# Kleine Photoshop-Datei vektorisiert -> zu eckig!



## Sk3l3tor (13. Oktober 2005)

Hi, 

wie in der Überschrift schon steht, habe ich eine kl. Photoshop-Datei bzw. ein *.gif mit einer auswahl in pfade umgewandelt und dann an illustrator geschickt... nun ist die datei aber zu eckig, gibt es in ill. eine möglichkeit eine Datei vielleicht abzurunden?

Danke!


----------



## _chefrocka (13. Oktober 2005)

Das beste Ergebnis wirst du wohl erzielen, wenn du das Bild in Illustrator importierst und selbst nachzeichnest, dann klappt's auch mit den Rundungen. 
Wenn du nur deine Ecken rund haben willst, dann aktivier deine Grafik und geh auf *>* Filter *>* Stilisierungsfilter *>* Ecken abrunden.

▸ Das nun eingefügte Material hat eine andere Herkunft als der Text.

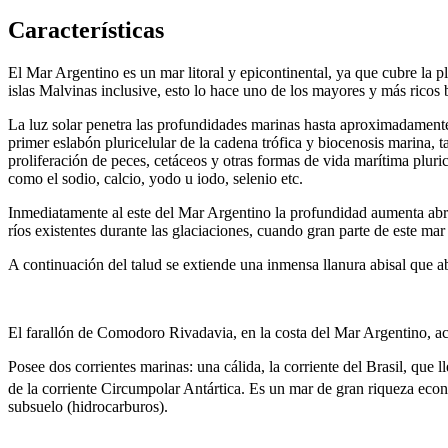
Características
El Mar Argentino es un mar litoral y epicontinental, ya que cubre la 
islas Malvinas inclusive, esto lo hace uno de los mayores y más ricos 
La luz solar penetra las profundidades marinas hasta aproximadamente 
primer eslabón pluricelular de la cadena trófica y biocenosis marina, 
proliferación de peces, cetáceos y otras formas de vida marítima plu
como el sodio, calcio, yodo u iodo, selenio etc.
Inmediatamente al este del Mar Argentino la profundidad aumenta abru
ríos existentes durante las glaciaciones, cuando gran parte de este ma
A continuación del talud se extiende una inmensa llanura abisal que 
El farallón de Comodoro Rivadavia, en la costa del Mar Argentino, acc
Posee dos corrientes marinas: una cálida, la corriente del Brasil, que l
de la corriente Circumpolar Antártica.
​ Es un mar de gran riqueza econ
subsuelo (hidrocarburos).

Dort kannst du dann noch die Stärke der Rundung angeben. Das war's.


----------



## Sk3l3tor (14. Oktober 2005)

ok, dann muss ich es wohl nachzeichnen 

aber noch ne frage dazu: soll ich das ganze mit so vielen punkten wie möglich machen oder lieber so wenig wie möglich nehmen?


----------



## Pianoman (14. Oktober 2005)

Also rein mathematisch gesehen, ist die minimale Punktzahl, daß Du für jeden Wendepunkt (also wenn sich die Richtung der Kurve ändert) einen Punkt brauchst.
Von der bearbeitungstechnischen Seite betrachtet, ist es einfacher, wenn Du versuchst, möglichst nahe an obiges Prinzip heranzukommen.
Stell Dir vor, Du möchtest EINE Kurve ändern und müßtest 150 Punkte umlegen. 
Grundsätzlich: Soviele Punkte wie nötig (um eine Linie abzubilden), und sowenige wie möglich. (also überflüssige Punkte rauswerfen)
Grüße.


----------



## Sk3l3tor (14. Oktober 2005)

OK, Danke, ich werde heute Abend mal das Bild anhängen, welches ich vektorisiert habe und wie es aussah in der Version, wie ich sie gemacht hab. 

Das Problem bei der Sache ist, dass es auf ein T-Shirt drauf soll und deswegen wirklich rund sein muss, aber schaut heute Abend doch bitte selber mal. 

Danke.


----------



## 555 (19. Oktober 2005)

Hi Sk3l3tor,

ich hab dir jetzt den Basketball und den T-Shirt Aufdruck vektorisiert,

wenn du die Vektordatei haben willst, melde dich einfach per PN 

MfG
555


----------